## TASK OBJECTIVE:
Of the records below, reproduce only the span that opens with the line containing "απόκρημνες βουνοκορφές. Η διάσχιση" and closes with the last line.

Data records:
☆ ☆ ☆ ☆ ☆ ☆ ☆

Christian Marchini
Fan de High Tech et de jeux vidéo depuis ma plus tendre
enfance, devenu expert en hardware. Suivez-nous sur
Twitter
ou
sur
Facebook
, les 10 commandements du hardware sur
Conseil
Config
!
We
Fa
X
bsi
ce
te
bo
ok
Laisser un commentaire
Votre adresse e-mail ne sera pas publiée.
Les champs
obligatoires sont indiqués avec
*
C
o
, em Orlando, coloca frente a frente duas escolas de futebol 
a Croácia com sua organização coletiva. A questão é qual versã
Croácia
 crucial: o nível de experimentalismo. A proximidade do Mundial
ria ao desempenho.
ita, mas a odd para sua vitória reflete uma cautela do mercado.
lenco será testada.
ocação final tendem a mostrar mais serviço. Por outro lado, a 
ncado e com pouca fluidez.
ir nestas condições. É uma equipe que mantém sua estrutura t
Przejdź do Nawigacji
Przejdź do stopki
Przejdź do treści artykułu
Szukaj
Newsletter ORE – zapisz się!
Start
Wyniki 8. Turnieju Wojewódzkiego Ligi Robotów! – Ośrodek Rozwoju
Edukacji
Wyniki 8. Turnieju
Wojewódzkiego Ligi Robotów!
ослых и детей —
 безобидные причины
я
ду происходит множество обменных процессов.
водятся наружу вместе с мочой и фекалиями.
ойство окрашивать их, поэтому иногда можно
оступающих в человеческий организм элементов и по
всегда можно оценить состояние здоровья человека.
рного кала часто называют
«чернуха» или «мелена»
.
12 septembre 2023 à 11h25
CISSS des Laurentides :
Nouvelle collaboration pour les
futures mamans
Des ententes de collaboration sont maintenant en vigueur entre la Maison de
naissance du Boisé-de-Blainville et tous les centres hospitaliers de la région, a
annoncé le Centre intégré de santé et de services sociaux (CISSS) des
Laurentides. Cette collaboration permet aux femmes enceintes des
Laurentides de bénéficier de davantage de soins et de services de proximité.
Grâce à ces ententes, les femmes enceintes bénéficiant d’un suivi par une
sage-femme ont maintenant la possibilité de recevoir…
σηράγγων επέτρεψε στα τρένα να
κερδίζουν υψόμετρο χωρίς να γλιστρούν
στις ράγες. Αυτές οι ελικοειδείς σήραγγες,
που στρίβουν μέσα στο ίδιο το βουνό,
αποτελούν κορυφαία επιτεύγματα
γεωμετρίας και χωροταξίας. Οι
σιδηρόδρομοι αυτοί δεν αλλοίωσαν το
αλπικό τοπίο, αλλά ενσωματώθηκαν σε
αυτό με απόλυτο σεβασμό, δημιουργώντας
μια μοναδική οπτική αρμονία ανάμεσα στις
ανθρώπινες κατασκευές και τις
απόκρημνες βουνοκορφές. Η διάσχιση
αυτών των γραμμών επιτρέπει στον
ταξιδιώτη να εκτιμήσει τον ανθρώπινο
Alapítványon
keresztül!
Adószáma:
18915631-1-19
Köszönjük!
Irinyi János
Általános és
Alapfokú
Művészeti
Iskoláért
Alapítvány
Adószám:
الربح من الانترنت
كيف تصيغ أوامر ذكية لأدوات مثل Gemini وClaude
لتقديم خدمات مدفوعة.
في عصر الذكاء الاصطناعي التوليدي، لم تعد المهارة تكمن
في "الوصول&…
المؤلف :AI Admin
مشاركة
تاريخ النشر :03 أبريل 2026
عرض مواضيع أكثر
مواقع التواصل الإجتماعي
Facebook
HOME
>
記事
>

☆ ☆ ☆ ☆ ☆ ☆ ☆

## PROBLEM SOLUTION:
απόκρημνες βουνοκορφές. Η διάσχιση
αυτών των γραμμών επιτρέπει στον
ταξιδιώτη να εκτιμήσει τον ανθρώπινο
Alapítványon
keresztül!
Adószáma:
18915631-1-19
Köszönjük!
Irinyi János
Általános és
Alapfokú
Művészeti
Iskoláért
Alapítvány
Adószám:
الربح من الانترنت
كيف تصيغ أوامر ذكية لأدوات مثل Gemini وClaude
لتقديم خدمات مدفوعة.
في عصر الذكاء الاصطناعي التوليدي، لم تعد المهارة تكمن
في "الوصول&…
المؤلف :AI Admin
مشاركة
تاريخ النشر :03 أبريل 2026
عرض مواضيع أكثر
مواقع التواصل الإجتماعي
Facebook
HOME
>
記事
>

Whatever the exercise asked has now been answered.